*** RECORDS SUPPLIED
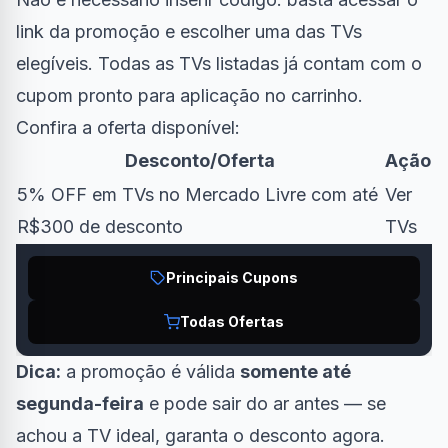
link da promoção e escolher uma das TVs
elegíveis. Todas as TVs listadas já contam com o
cupom pronto para aplicação no carrinho.
Confira a oferta disponível:
Desconto/Oferta
Ação
5% OFF em TVs no Mercado Livre com até
Ver
R$300 de desconto
TVs
Principais Cupons
Todas Ofertas
Dica:
a promoção é válida
somente até
segunda-feira
e pode sair do ar antes — se
achou a TV ideal, garanta o desconto agora.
******
YOUR TASK | Nothing but the pictures should be left out when the records are retyped exactly.

SOLUTION TO THIS TASK |
link da promoção e escolher uma das TVs
elegíveis. Todas as TVs listadas já contam com o
cupom pronto para aplicação no carrinho.
Confira a oferta disponível:
Desconto/Oferta
Ação
5% OFF em TVs no Mercado Livre com até
Ver
R$300 de desconto
TVs
Principais Cupons
Todas Ofertas
Dica:
a promoção é válida
somente até
segunda-feira
e pode sair do ar antes — se
achou a TV ideal, garanta o desconto agora.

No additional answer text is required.